Cambian los métodos y las herramientas pero no cambia la esencia cruel del terror: infligir dolor y muerte para imponer las ideas y creencias propias y destruir las de las víctimas. Junto a una iglesia berlinesa milagrosamente en pie a pesar de los bombardeos aliados en la Segunda Guerra Mundial, los terroristas lanzaron anoche un camión contra una multitud pacífica que visitaba un mercadillo navideño. El balance, doce víctimas mortales y casi medio centenar de heridos. Además de la implicación simbólica del lugar elegido para la masacre, el atentado de anoche en la capital alemana es muy probable que tenga también graves repercusiones políticas.

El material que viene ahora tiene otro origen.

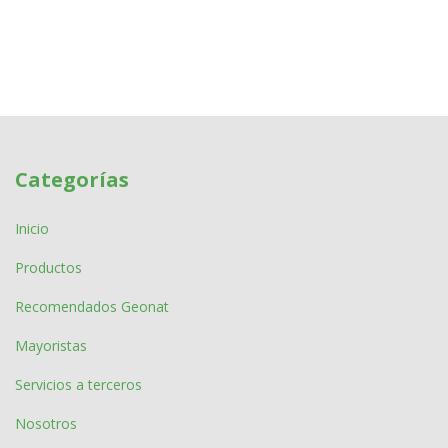
Categorías
Inicio
Productos
Recomendados Geonat
Mayoristas
Servicios a terceros
Nosotros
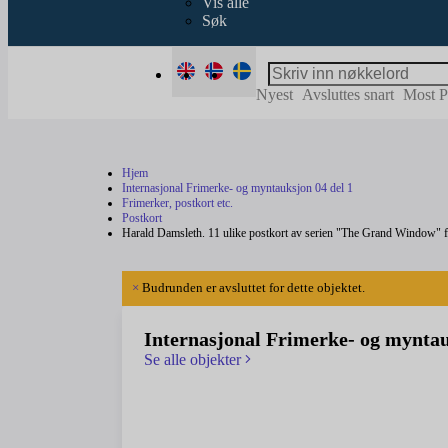
Vis alle
Søk
Nyest
Avsluttes snart
Most P
Hjem
Internasjonal Frimerke- og myntauksjon 04 del 1
Frimerker, postkort etc.
Postkort
Harald Damsleth. 11 ulike postkort av serien "The Grand Window" f
×
Budrunden er avsluttet for dette objektet.
Internasjonal Frimerke- og myntau
Se alle objekter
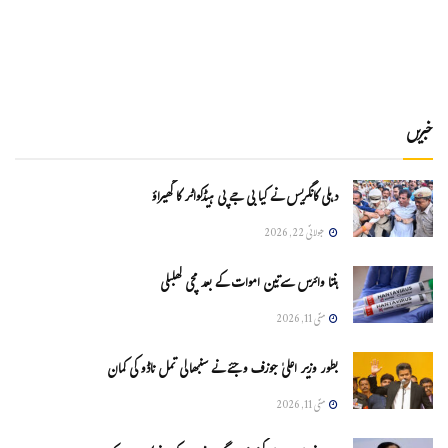
خبریں
دہلی کانگریس نے کیا بی جے پی ہیڈکواٹر کا گھیراؤ
جولائی 22, 2026
ہنتا وائرس سےتین اموات کے بعد مچی کھلبلی
مئی 11, 2026
بطور وزیر اعلیٰ جوزف وجئے نے سنبھالی تمل ناڈو کی کمان
مئی 11, 2026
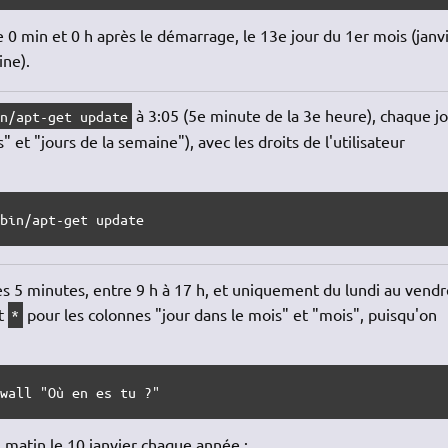
e 0 min et 0 h après le démarrage, le 13e jour du 1er mois (janvi
ine).
à 3:05 (5e minute de la 3e heure), chaque j
in/apt-get update
" et "jours de la semaine"), avec les droits de l'utilisateur
/bin/apt-get update
es 5 minutes, entre 9 h à 17 h, et uniquement du lundi au vendr
et
pour les colonnes "jour dans le mois" et "mois", puisqu'on
*
 wall "Où en es tu ?"
 matin le 10 janvier chaque année :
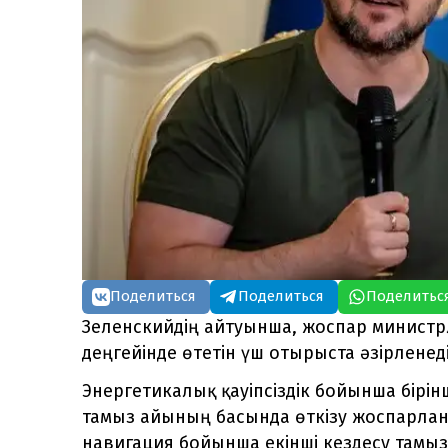
Поделиться
Поделиться
Поделитьс
Зеленскийдің айтуынша, жоспар министрле
деңгейінде өтетін үш отырыста әзірленеді
Энергетикалық қауіпсіздік бойынша бірінш
тамыз айының басында өткізу жоспарлануд
навигация бойынша екінші кездесу тамы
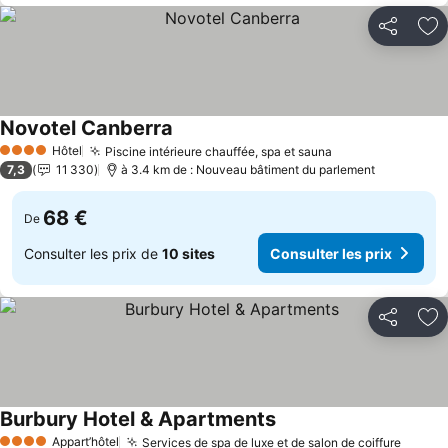
Partager
Aj
Novotel Canberra
Consulter les prix
Hôtel
Piscine intérieure chauffée, spa et sauna
Consulter les p
4 Étoiles
7,3
11 330
à 3.4 km de : Nouveau bâtiment du parlement
68 €
De
Consulter les prix de
10 sites
Consulter les prix
Partager
Aj
Burbury Hotel & Apartments
Consulter les prix
Appart’hôtel
Services de spa de luxe et de salon de coiffure
Consul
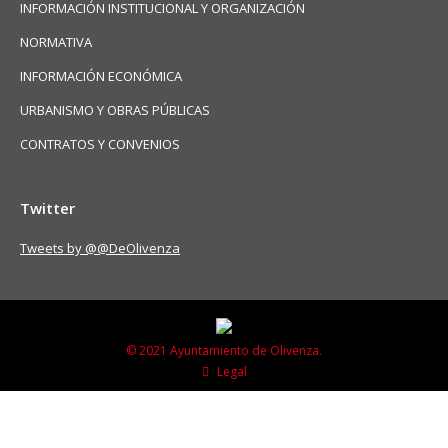
INFORMACIÓN INSTITUCIONAL Y ORGANIZACIÓN
NORMATIVA
INFORMACIÓN ECONÓMICA
URBANISMO Y OBRAS PÚBLICAS
CONTRATOS Y CONVENIOS
Twitter
Tweets by @@DeOlivenza
© 2021 Ayuntamiento de Olivenza.
Legal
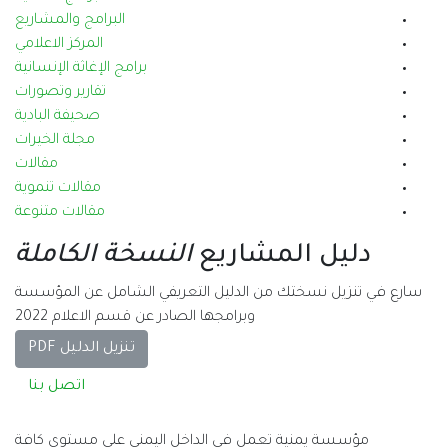
البرامج والمشاريع
المركز الاعلامي
برامج الإغاثة الإنسانية
تقارير وتصورات
صحيفة البادية
مجلة الخيرات
مقالات
مقالات تنموية
مقالات متنوعة
ريع
النسخة الكاملة
دليل التعريفي الشامل عن المؤسسة
امجها الصادر عن قسم الاعلام 2022
تنزيل الدليل PDF
اتصل بنا
ي الداخل اليمني على مستوى كافة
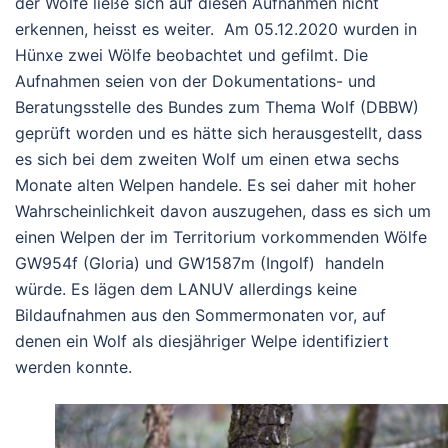
der Wölfe ließe sich auf diesen Aufnahmen nicht
erkennen, heisst es weiter. Am 05.12.2020 wurden in
Hünxe zwei Wölfe beobachtet und gefilmt. Die
Aufnahmen seien von der Dokumentations- und
Beratungsstelle des Bundes zum Thema Wolf (DBBW)
geprüft worden und es hätte sich herausgestellt, dass
es sich bei dem zweiten Wolf um einen etwa sechs
Monate alten Welpen handele. Es sei daher mit hoher
Wahrscheinlichkeit davon auszugehen, dass es sich um
einen Welpen der im Territorium vorkommenden Wölfe
GW954f (Gloria) und GW1587m (Ingolf) handeln
würde. Es lägen dem LANUV allerdings keine
Bildaufnahmen aus den Sommermonaten vor, auf
denen ein Wolf als diesjähriger Welpe identifiziert
werden konnte.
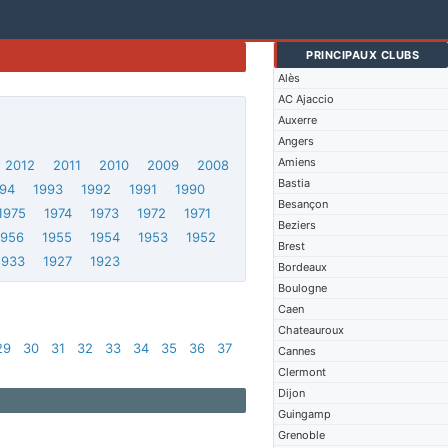
PRINCIPAUX CLUBS
Alès
AC Ajaccio
Auxerre
Angers
Amiens
2012
2011
2010
2009
2008
Bastia
994
1993
1992
1991
1990
Besançon
1975
1974
1973
1972
1971
Beziers
1956
1955
1954
1953
1952
Brest
1933
1927
1923
Bordeaux
Boulogne
Caen
Chateauroux
29
30
31
32
33
34
35
36
37
Cannes
Clermont
Dijon
Guingamp
Grenoble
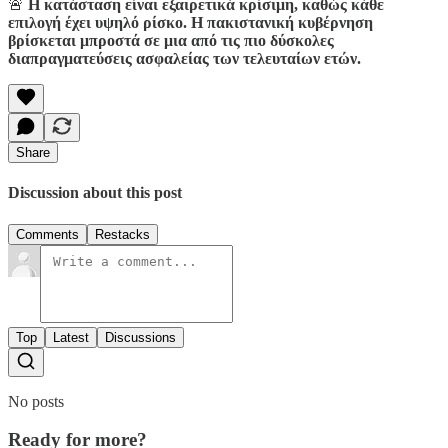
🚨
Η κατάσταση είναι εξαιρετικά κρίσιμη, καθώς κάθε
επιλογή έχει υψηλό ρίσκο. Η πακιστανική κυβέρνηση
βρίσκεται μπροστά σε μια από τις πιο δύσκολες
διαπραγματεύσεις ασφαλείας των τελευταίων ετών.
Share
Discussion about this post
Comments
Restacks
Top
Latest
Discussions
No posts
Ready for more?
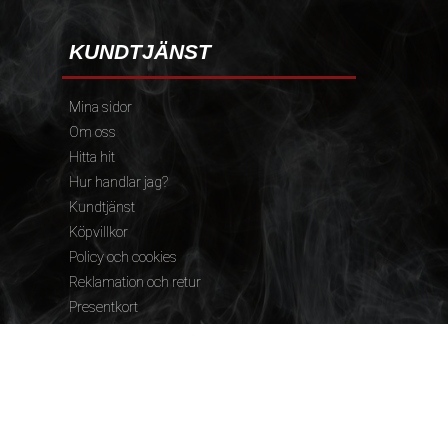
KUNDTJÄNST
Mina sidor
Om oss
Hitta hit
Hur handlar jag?
Kundtjänst
Köpvillkor
Policy och cookies
Reklamation och retur
Presentkort
FÖLJ OSS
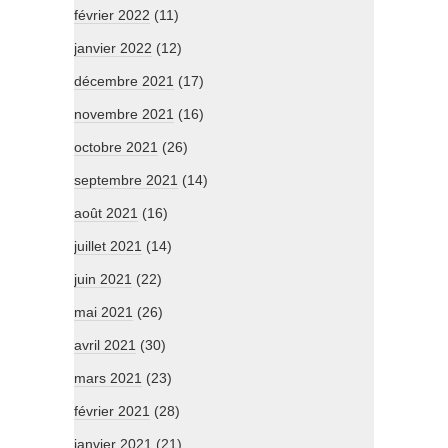
février 2022
(11)
janvier 2022
(12)
décembre 2021
(17)
novembre 2021
(16)
octobre 2021
(26)
septembre 2021
(14)
août 2021
(16)
juillet 2021
(14)
juin 2021
(22)
mai 2021
(26)
avril 2021
(30)
mars 2021
(23)
février 2021
(28)
janvier 2021
(21)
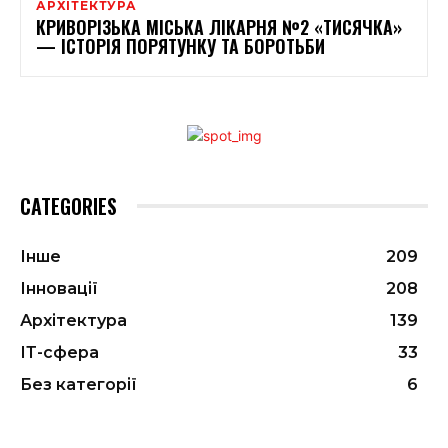
АРХІТЕКТУРА
КРИВОРІЗЬКА МІСЬКА ЛІКАРНЯ №2 «ТИСЯЧКА»
— ІСТОРІЯ ПОРЯТУНКУ ТА БОРОТЬБИ
CATEGORIES
Інше
209
Інновації
208
Архітектура
139
ІТ-сфера
33
Без категорії
6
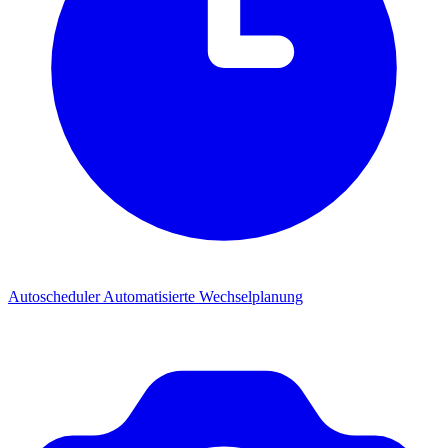
Autoscheduler
Automatisierte Wechselplanung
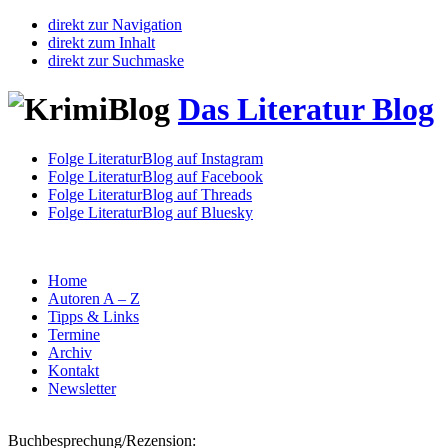
direkt zur Navigation
direkt zum Inhalt
direkt zur Suchmaske
Das Literatur Blog
Folge LiteraturBlog auf Instagram
Folge LiteraturBlog auf Facebook
Folge LiteraturBlog auf Threads
Folge LiteraturBlog auf Bluesky
Home
Autoren A – Z
Tipps & Links
Termine
Archiv
Kontakt
Newsletter
Buchbesprechung/Rezension:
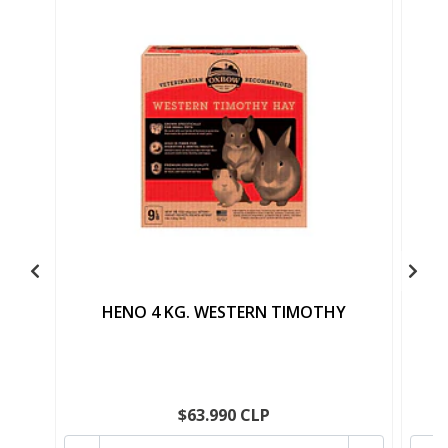
HENO 4 KG. WESTERN TIMOTHY
H
$63.990 CLP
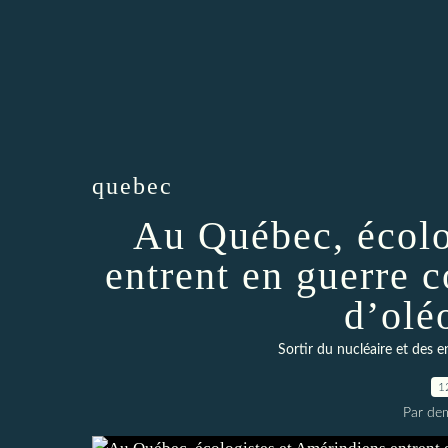
quebec
Au Québec, écolo
entrent en guerre 
d’olé
Sortir du nucléaire et des e
1
Par dem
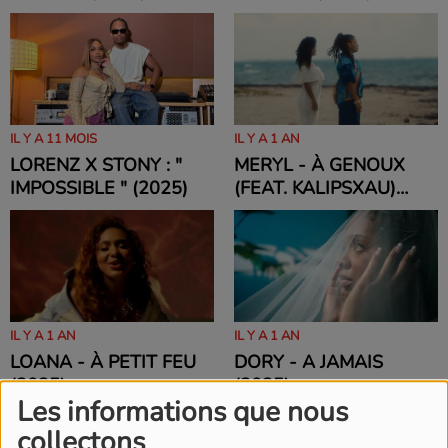
IL Y A 11 MOIS
IL Y A 1 AN
LORENZ X STONY : "
MERYL - À GENOUX
IMPOSSIBLE " (2025)
(FEAT. KALIPSXAU)
(2025)
IL Y A 1 AN
IL Y A 1 AN
LOANA - À PETIT FEU
DORY - A JAMAIS
(2025)
(2025)
Les informations que nous
collectons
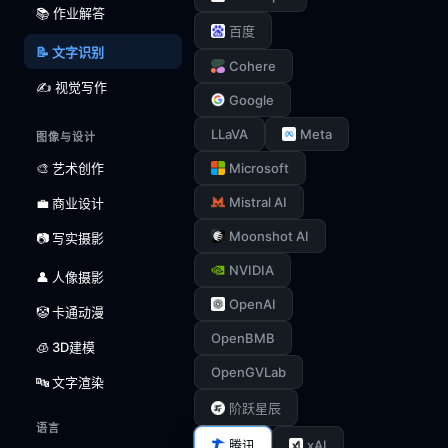
📚 作业解答
百度
📝 文字识别
Cohere
✍️ 视觉写作
Google
LLaVA
Meta
图像与设计
🎨 艺术创作
Microsoft
Mistral AI
💼 商业设计
Moonshot AI
📷 写实摄影
NVIDIA
👤 人像摄影
OpenAI
🤡 卡通动漫
OpenBMB
🧊 3D建模
OpenGVLab
🔤 文字渲染
阶跃星辰
语言
xAI
腾讯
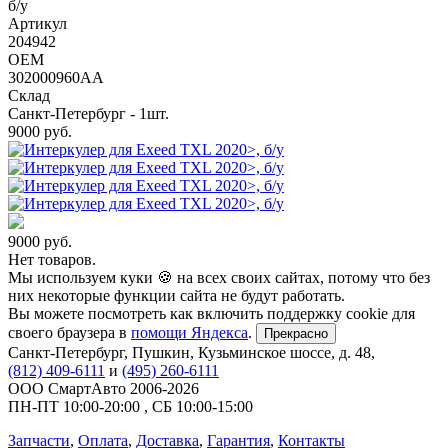
б/у
Артикул
204942
OEM
302000960AA
Склад
Санкт-Петербург - 1шт.
9000
руб.
9000
руб.
Нет товаров.
Мы используем куки 🍪 на всех своих сайтах, потому что без
них некоторые функции сайта не будут работать.
Вы можете посмотреть как включить поддержку cookie для
своего браузера в
помощи Яндекса
.
Прекрасно
Санкт-Петербург
,
Пушкин, Кузьминское шоссе, д. 48
,
(812) 409-6111
и
(495) 260-6111
ООО СмартАвто
2006-2026
ПН-ПТ
10:00
-
20:00
,
СБ
10:00
-
15:00
Запчасти
,
Оплата
,
Доставка
,
Гарантия
,
Контакты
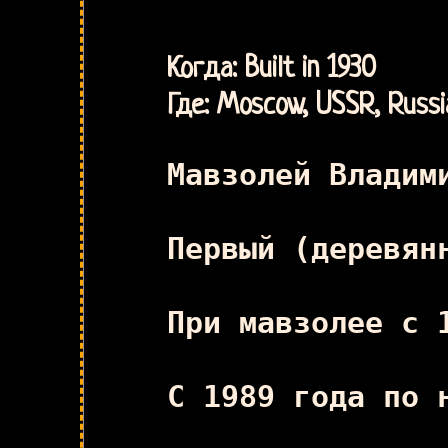
Когда: Built in 1930
Где: Moscow, USSR, Russi
Мавзолей Владим
Первый (деревян
При мавзолее с 
С 1989 года по 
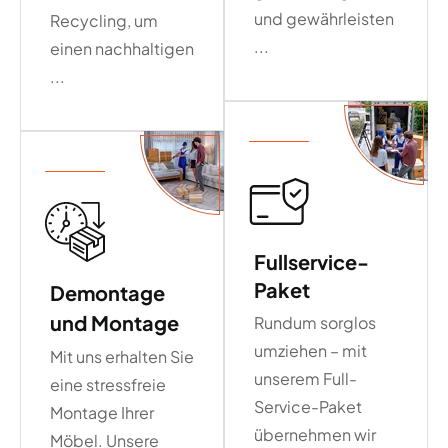
und gewährleisten
Recycling, um
...
einen nachhaltigen
...
Fullservice-
Paket
Demontage
und Montage
Rundum sorglos
umziehen – mit
Mit uns erhalten Sie
unserem Full-
eine stressfreie
Service-Paket
Montage Ihrer
übernehmen wir
Möbel. Unsere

En Alemania, Francia y Holanda se celebrarán el año que viene elecciones generales en un clima de polarización social y política ante el reto de la inmigración y el drama de los refugiados, al que Europa ha respondido de la manera más cicatera y decepcionante imaginable. En el Reino Unido, en donde no hay elecciones pero en donde el triunfo del brexit ha disparado los episodios de xenofobia, la derecha nacionalista no ha tardado en echar las culpas del atentado de anoche a la canciller Merkel.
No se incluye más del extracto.